Given records:
********************
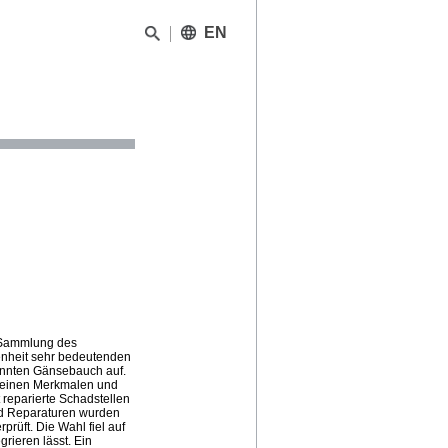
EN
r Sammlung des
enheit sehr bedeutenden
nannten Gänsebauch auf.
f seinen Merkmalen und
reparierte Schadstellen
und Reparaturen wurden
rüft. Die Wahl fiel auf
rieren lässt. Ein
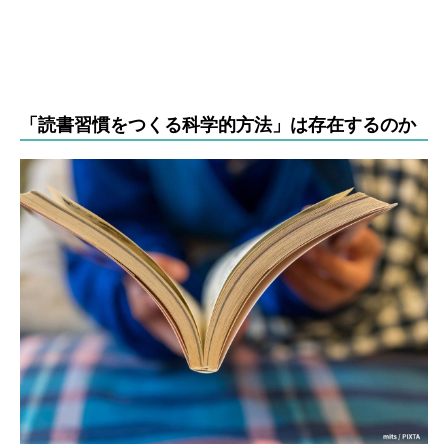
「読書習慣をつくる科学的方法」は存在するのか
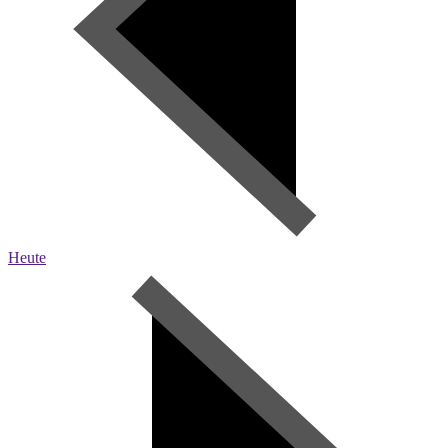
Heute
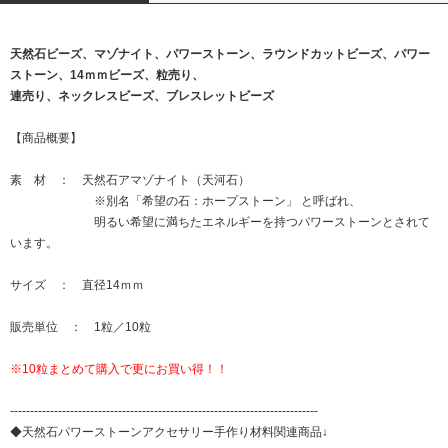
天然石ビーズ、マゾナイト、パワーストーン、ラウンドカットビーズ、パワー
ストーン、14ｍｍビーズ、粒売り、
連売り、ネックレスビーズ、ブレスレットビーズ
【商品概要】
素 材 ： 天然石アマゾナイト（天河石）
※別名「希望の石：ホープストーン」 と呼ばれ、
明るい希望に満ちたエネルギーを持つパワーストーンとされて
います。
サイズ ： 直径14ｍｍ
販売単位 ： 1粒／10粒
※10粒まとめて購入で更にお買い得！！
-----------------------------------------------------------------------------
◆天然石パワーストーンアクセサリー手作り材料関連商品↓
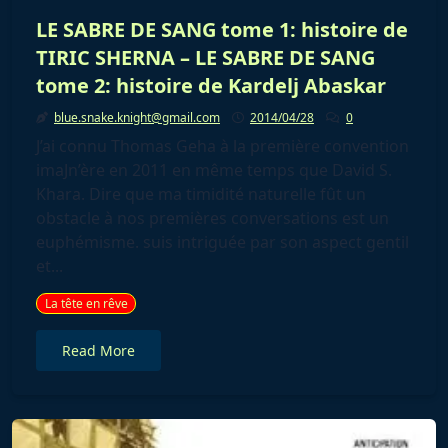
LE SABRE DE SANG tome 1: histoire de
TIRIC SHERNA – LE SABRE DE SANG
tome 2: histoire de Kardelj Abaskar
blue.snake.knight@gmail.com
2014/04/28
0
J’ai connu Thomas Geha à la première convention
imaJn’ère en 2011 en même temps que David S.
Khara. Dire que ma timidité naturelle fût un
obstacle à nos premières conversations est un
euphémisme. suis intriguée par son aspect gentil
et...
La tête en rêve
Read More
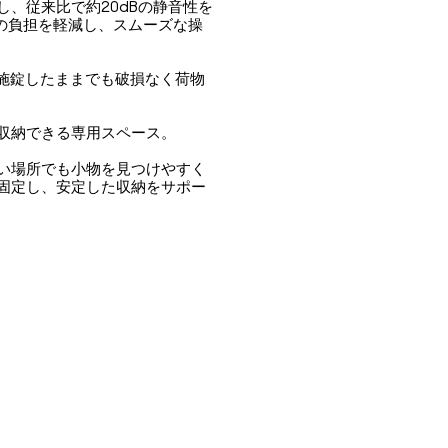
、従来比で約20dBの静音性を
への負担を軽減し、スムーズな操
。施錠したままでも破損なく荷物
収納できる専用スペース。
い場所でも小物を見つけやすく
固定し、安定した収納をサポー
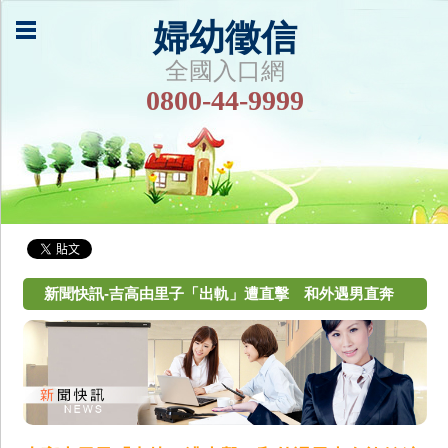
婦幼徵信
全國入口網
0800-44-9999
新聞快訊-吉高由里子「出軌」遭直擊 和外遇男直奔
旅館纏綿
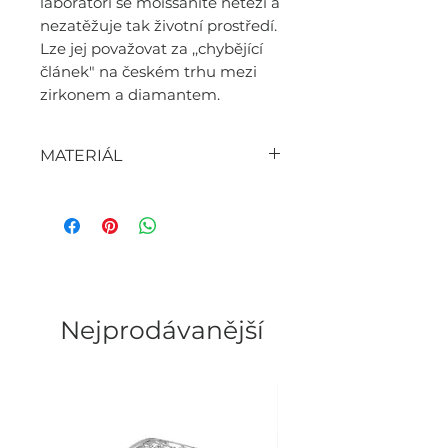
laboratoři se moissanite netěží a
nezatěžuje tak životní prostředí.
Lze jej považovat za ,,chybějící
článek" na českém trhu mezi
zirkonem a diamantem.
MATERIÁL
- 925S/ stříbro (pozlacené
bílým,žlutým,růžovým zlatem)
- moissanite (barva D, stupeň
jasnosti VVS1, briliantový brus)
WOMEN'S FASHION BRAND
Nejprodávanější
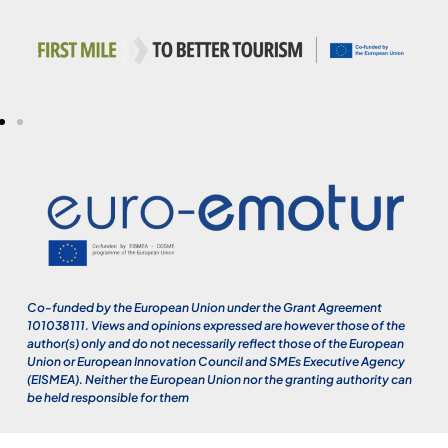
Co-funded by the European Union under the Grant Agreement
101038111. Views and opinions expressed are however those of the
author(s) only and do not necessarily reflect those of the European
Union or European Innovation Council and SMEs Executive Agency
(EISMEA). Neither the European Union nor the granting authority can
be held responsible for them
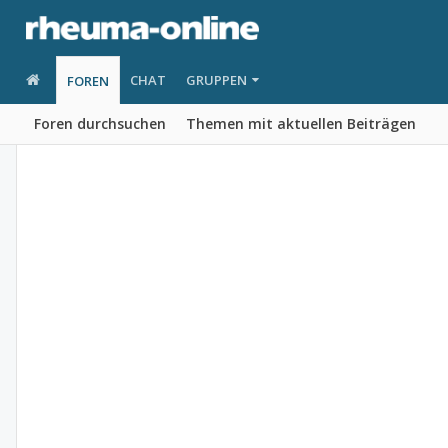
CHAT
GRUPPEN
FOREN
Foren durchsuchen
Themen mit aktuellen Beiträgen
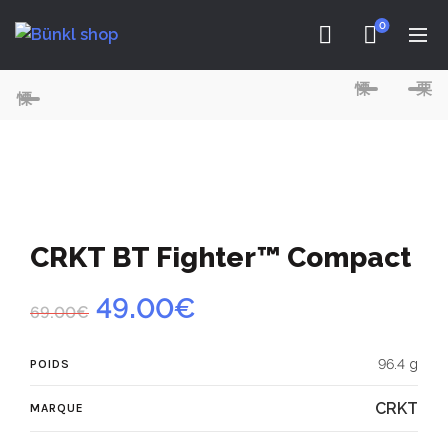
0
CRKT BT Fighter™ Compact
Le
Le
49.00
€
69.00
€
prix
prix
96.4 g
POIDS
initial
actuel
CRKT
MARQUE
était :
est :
********************
Requirement: Out of the records above, pull each line containing the word "Union".

Solution:
Co-funded by the European Union under the Grant Agreement
Union or European Innovation Council and SMEs Executive Agency
(EISMEA). Neither the European Union nor the granting authority can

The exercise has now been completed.